* **TASK REQUIREMENTS**: Please print exactly the lines from the line containing "International launch of" through the end of the data, no more, and keep pictures out of the copy.

** EXERCISE MATERIALS follows **

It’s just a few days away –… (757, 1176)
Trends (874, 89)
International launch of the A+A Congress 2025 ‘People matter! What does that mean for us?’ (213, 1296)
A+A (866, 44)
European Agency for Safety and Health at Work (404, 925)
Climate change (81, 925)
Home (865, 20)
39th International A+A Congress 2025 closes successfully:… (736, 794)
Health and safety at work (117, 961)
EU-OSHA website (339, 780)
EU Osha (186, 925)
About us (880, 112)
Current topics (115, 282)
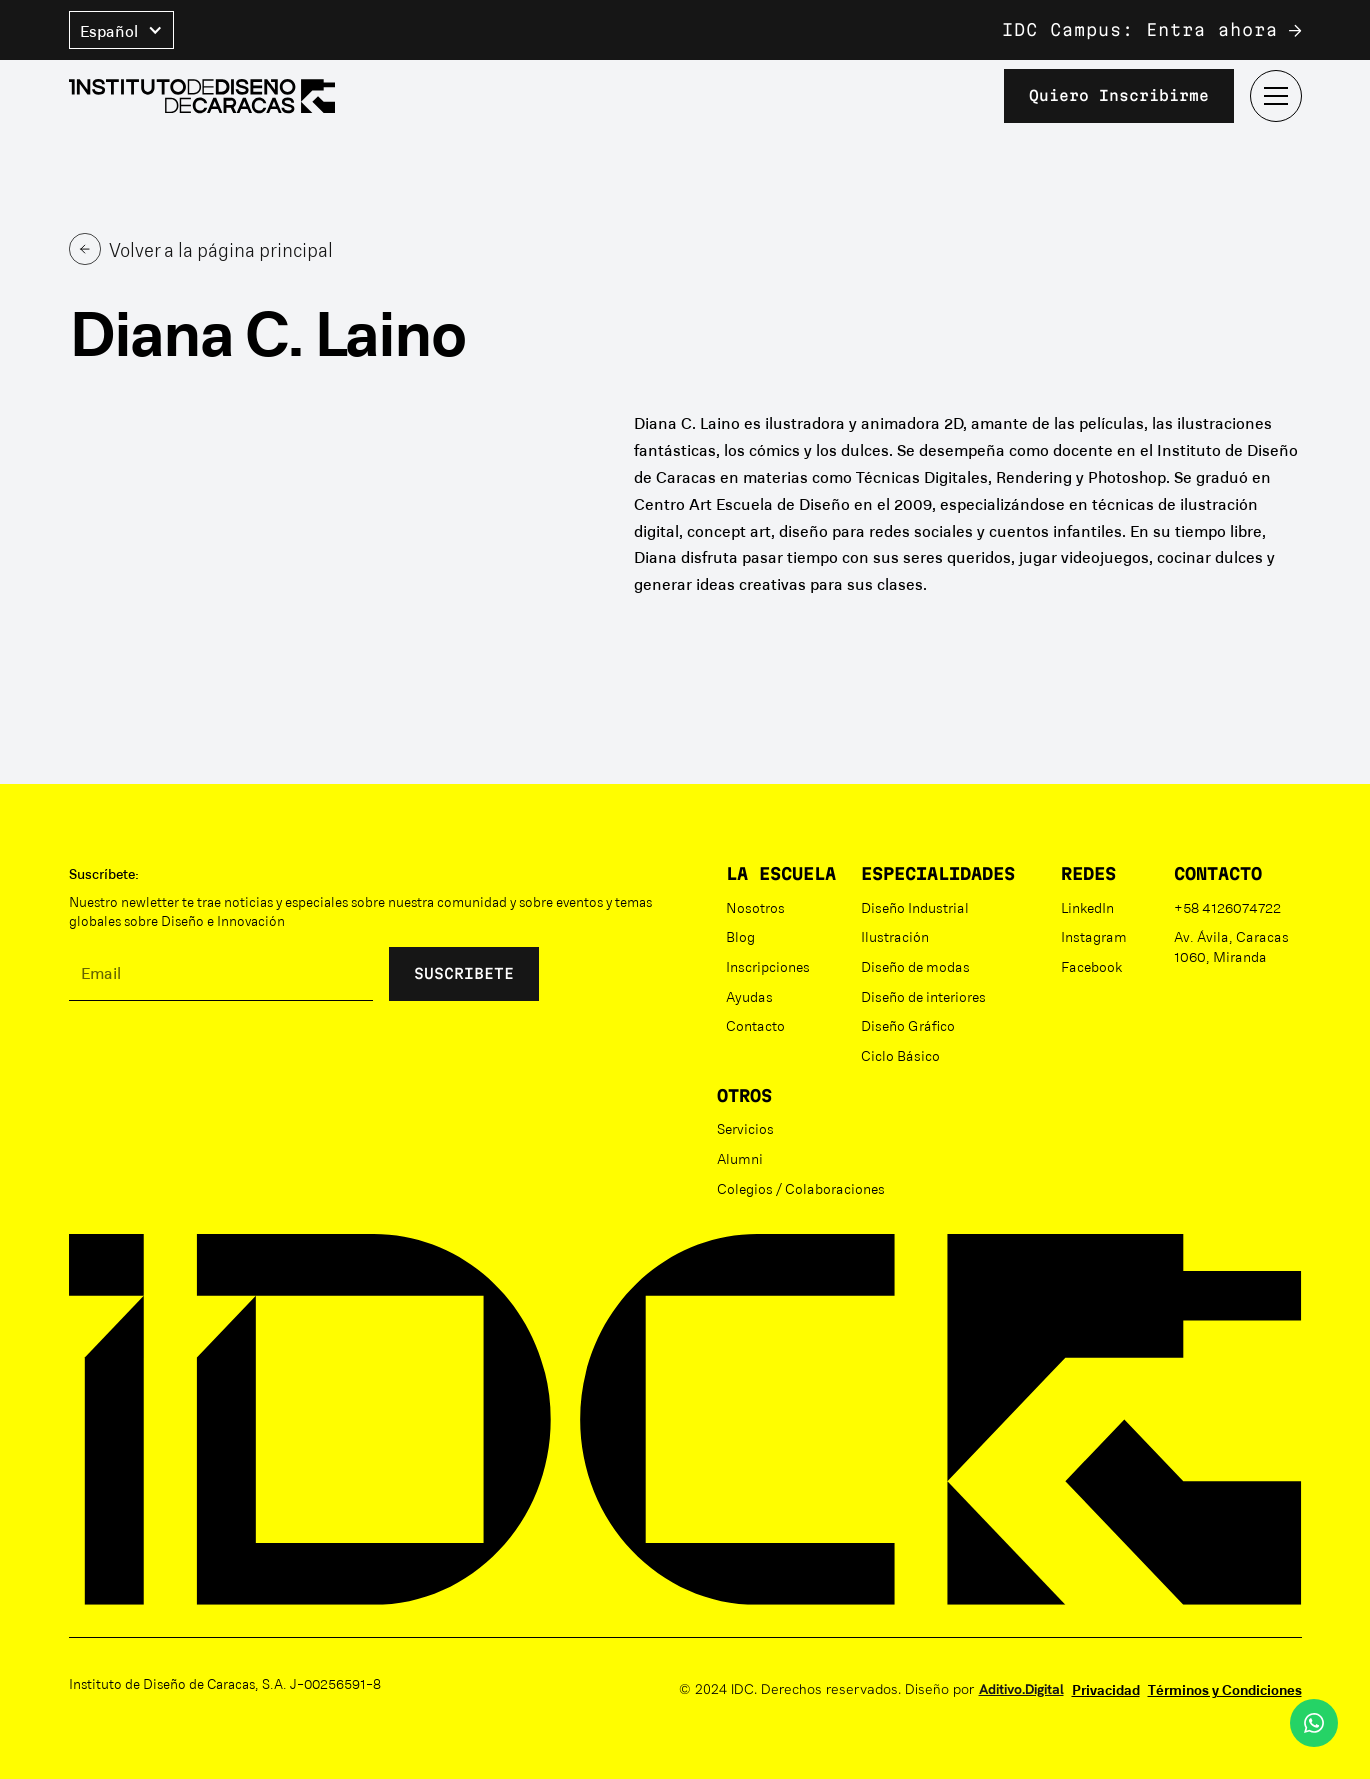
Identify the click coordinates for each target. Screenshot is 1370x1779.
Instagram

** End of EXERCISE MATERIALS **

* **WRITTEN RESPONSE**:
International launch of the A+A Congress 2025 ‘People matter! What does that mean for us?’ (213, 1296)
A+A (866, 44)
European Agency for Safety and Health at Work (404, 925)
Climate change (81, 925)
Home (865, 20)
39th International A+A Congress 2025 closes successfully:… (736, 794)
Health and safety at work (117, 961)
EU-OSHA website (339, 780)
EU Osha (186, 925)
About us (880, 112)
Current topics (115, 282)
Identify the click coordinates for each target. Screenshot is 1370x1779.
Instagram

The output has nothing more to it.